Task statement: Of all the entries below, retype only the lines from the one with "sejumlah Pemimpin perlawanan Palestina telah" through the one with "zionis ini juga", exactly as they appear.

Material for the task Block Start

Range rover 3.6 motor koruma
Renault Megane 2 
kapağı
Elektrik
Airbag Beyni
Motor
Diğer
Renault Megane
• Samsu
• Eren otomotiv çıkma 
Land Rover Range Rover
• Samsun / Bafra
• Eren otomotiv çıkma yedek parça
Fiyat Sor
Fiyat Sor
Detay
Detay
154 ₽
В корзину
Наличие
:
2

Material for the task Block End
Material for the task Block Start

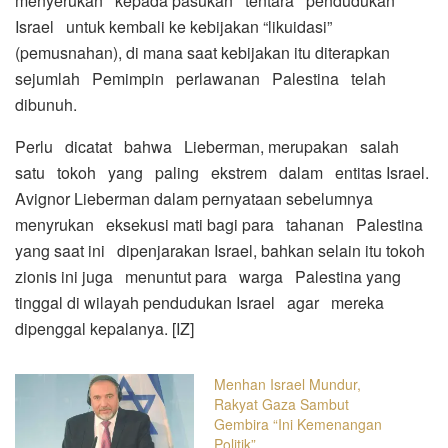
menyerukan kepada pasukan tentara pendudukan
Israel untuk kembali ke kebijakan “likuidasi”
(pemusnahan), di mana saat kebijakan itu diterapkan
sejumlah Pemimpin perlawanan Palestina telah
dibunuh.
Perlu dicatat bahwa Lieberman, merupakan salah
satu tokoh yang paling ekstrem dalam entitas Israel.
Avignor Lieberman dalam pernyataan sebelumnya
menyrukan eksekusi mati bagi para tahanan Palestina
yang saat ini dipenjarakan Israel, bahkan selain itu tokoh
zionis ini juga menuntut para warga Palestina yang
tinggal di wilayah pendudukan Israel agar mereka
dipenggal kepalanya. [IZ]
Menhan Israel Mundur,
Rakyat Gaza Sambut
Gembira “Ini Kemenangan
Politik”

Material for the task Block End

Exercise answer:
sejumlah Pemimpin perlawanan Palestina telah
dibunuh.
Perlu dicatat bahwa Lieberman, merupakan salah
satu tokoh yang paling ekstrem dalam entitas Israel.
Avignor Lieberman dalam pernyataan sebelumnya
menyrukan eksekusi mati bagi para tahanan Palestina
yang saat ini dipenjarakan Israel, bahkan selain itu tokoh
zionis ini juga menuntut para warga Palestina yang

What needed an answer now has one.